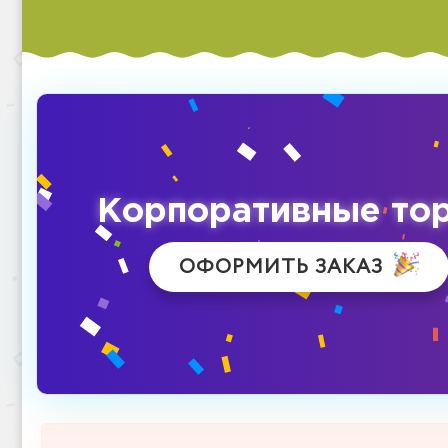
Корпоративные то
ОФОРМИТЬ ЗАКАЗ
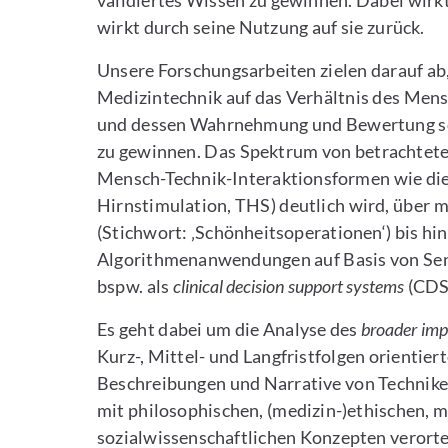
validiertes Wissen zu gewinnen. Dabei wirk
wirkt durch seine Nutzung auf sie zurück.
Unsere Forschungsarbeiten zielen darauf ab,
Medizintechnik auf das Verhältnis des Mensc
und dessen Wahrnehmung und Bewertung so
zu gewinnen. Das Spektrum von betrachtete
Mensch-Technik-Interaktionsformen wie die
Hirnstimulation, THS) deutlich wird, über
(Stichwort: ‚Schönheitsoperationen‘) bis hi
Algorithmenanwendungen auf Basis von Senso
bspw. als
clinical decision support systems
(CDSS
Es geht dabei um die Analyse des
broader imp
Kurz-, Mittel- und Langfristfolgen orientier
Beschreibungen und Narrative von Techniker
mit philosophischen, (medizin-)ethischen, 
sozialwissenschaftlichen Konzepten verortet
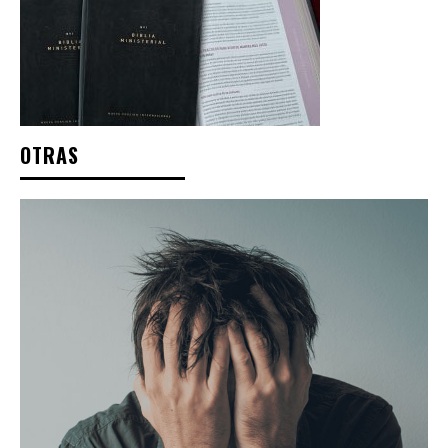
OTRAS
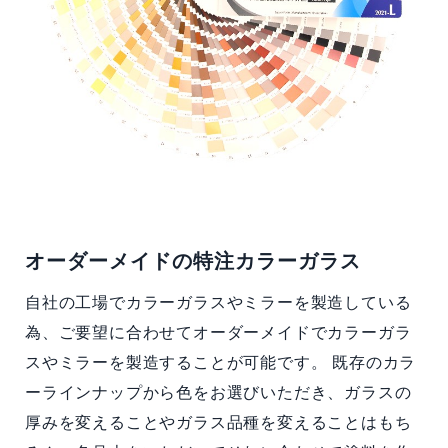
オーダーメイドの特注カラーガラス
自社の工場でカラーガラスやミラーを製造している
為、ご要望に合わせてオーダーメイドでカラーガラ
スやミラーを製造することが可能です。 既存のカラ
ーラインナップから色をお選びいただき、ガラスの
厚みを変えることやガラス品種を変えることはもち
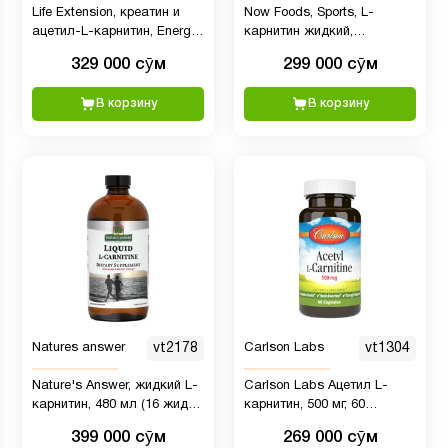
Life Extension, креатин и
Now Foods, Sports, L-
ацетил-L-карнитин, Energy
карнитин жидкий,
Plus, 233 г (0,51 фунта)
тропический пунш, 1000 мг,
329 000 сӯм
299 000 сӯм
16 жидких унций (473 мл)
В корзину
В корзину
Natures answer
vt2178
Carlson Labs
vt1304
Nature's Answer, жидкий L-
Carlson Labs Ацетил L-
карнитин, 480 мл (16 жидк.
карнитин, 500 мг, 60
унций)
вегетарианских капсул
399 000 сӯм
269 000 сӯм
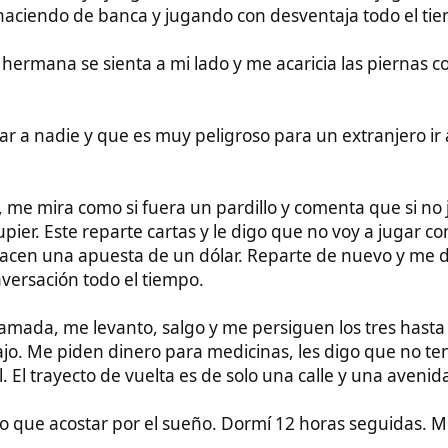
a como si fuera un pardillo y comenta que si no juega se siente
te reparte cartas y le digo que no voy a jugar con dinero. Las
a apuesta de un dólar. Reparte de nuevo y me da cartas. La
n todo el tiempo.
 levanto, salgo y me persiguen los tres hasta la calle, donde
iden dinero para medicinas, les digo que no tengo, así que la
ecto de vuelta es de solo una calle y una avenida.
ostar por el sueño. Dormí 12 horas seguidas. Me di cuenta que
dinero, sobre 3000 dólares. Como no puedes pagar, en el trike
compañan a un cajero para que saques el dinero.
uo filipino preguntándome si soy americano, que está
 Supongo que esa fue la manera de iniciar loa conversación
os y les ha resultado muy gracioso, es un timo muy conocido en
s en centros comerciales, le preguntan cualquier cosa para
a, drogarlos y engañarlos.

Work instructions
Keep each line of the records exactly as it is while transcribing them, but leave the images behind.

Result of this exercise
Корпоративные то
ОФОРМИТЬ ЗАКАЗ
validiertes Wissen zu gewinnen. Dabei wirk
wirkt durch seine Nutzung auf sie zurück.
Unsere Forschungsarbeiten zielen darauf ab,
Medizintechnik auf das Verhältnis des Mensc
und dessen Wahrnehmung und Bewertung so
zu gewinnen. Das Spektrum von betrachtete
Mensch-Technik-Interaktionsformen wie die
Hirnstimulation, THS) deutlich wird, über
(Stichwort: ‚Schönheitsoperationen‘) bis hi
Algorithmenanwendungen auf Basis von Senso
bspw. als
clinical decision support systems
(CDSS
Es geht dabei um die Analyse des
broader imp
Kurz-, Mittel- und Langfristfolgen orientier
Beschreibungen und Narrative von Techniker
mit philosophischen, (medizin-)ethischen, 
sozialwissenschaftlichen Konzepten verortet
OTRAS
オーダーメイドの特注カラーガラス
自社の工場でカラーガラスやミラーを製造している
為、ご要望に合わせてオーダーメイドでカラーガラ
スやミラーを製造することが可能です。 既存のカラ
ーラインナップから色をお選びいただき、ガラスの
厚みを変えることやガラス品種を変えることはもち
Life Extension, креатин и
Now Foods, Sports, L-
ацетил-L-карнитин, Energy
карнитин жидкий,
Plus, 233 г (0,51 фунта)
тропический пунш, 1000 мг,
329 000 сӯм
299 000 сӯм
16 жидких унций (473 мл)
В корзину
В корзину
Natures answer
vt2178
Carlson Labs
vt1304
Nature's Answer, жидкий L-
Carlson Labs Ацетил L-
карнитин, 480 мл (16 жидк.
карнитин, 500 мг, 60
унций)
вегетарианских капсул
399 000 сӯм
269 000 сӯм
a como si fuera un pardillo y comenta que si no juega se siente
te reparte cartas y le digo que no voy a jugar con dinero. Las
a apuesta de un dólar. Reparte de nuevo y me da cartas. La
n todo el tiempo.
 levanto, salgo y me persiguen los tres hasta la calle, donde
iden dinero para medicinas, les digo que no tengo, así que la
ecto de vuelta es de solo una calle y una avenida.
ostar por el sueño. Dormí 12 horas seguidas. Me di cuenta que
dinero, sobre 3000 dólares. Como no puedes pagar, en el trike
compañan a un cajero para que saques el dinero.
uo filipino preguntándome si soy americano, que está
 Supongo que esa fue la manera de iniciar loa conversación
os y les ha resultado muy gracioso, es un timo muy conocido en
s en centros comerciales, le preguntan cualquier cosa para
a, drogarlos y engañarlos.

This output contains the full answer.